The most recent admission data we have comes from 2018. At the time, Disney’s Hollywood Studios was the least trafficked of Disney’s four Orlando theme parks.
Hollywood Studios averaged more than 30,000 daily visits that year. And that’s the lowest average admission total at Walt Disney World!
So, 15,000 would be an almost draconian limitation on park traffic. However, it’s a necessary one during the earliest days of the pandemic.
When Disney reopens the parks, parts of it will work backward. The management team won’t want massive crowds. That could cause social distancing issues.
Instead, park officials would prefer a low-key return that allows for accurate testing of the newly implemented safety protocols.
By all accounts, Ratatouille was only weeks away from debuting when COVID-19 swept across the country. It’ll be ready soon after Walt Disney World reopens.
Since Ratatouille is the proverbial E-ticket ride, it’ll drive more people to visit EPCOT. That’s the entire point of building an attraction like this.
Popular attractions sell more tickets while giving guests a reason to spend more time at the park.
When Ratatouille arrives, its lines would have been massive anyway. With social distancing line markers in place, the lines could spread beyond the France pavilion.
Disney may utilize virtual queuing for the attraction to negate that issue, but you get the point.
Driving attendance isn’t a short-term positive at the moment. Disney will sell out all its allotted tickets each day due to the small capacity limits.
EPCOT doesn’t need anything else to boost attendance.
What Should Disney Do?
Therein lies the rub. One source I trust has indicated that Disney may delay Ratatouille the ride until 2021.
In doing so, Disney could trumpet an additional ride opening as part of its 50th-anniversary celebration at Walt Disney World.

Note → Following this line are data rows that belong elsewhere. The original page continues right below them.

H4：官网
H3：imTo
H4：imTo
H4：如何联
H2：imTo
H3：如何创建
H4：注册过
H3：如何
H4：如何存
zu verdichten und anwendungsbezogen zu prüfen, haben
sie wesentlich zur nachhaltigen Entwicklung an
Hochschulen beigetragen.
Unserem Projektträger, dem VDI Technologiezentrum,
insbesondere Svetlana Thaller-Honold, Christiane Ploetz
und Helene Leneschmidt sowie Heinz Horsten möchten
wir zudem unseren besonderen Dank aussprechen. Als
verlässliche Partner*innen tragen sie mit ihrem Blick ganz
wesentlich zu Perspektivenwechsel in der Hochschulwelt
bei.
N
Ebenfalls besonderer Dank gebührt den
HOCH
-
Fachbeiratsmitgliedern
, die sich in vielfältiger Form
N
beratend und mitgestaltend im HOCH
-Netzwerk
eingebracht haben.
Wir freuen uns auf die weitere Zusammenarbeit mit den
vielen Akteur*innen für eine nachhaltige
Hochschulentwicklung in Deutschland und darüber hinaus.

Also, delaying Ratatouille would give guests more time to enjoy Mickey & Minnie’s Runaway Railway. That attraction was open for less than two weeks before Walt Disney World closed.
Disney doesn’t really need a second new attraction so soon afterward. It’s overkill in the current marketplace.

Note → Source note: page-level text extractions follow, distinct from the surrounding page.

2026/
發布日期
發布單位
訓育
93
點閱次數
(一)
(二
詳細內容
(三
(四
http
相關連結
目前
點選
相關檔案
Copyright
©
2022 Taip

However, one of my favorite Disney writers, Ken Storey at Orlando Weekly, indicates that Ratatouille should still open in 2020.
Based on scheduling and marketing, this decision makes sense, too.
Disney said they would do something. It’s good business for a company to meet its deadlines, especially the publicly announced ones.
Even so, pandemic concerns have at least forced park officials to reconsider.
I’ve gone back and forth on what Disney should do here. In fact, I got feedback from others since I’m so conflicted on the topic.
Most people I asked have agreed that Ratatouille should still debut in 2020. My answer is that Disney should keep all its options open.
If the curve remains flat, EPCOT can host more guests and thereby justify adding an E-ticket attraction.
If Disney remains at limited capacity in the fall, I believe that it should save Ratatouille until next year.
There’s just not an easy answer here.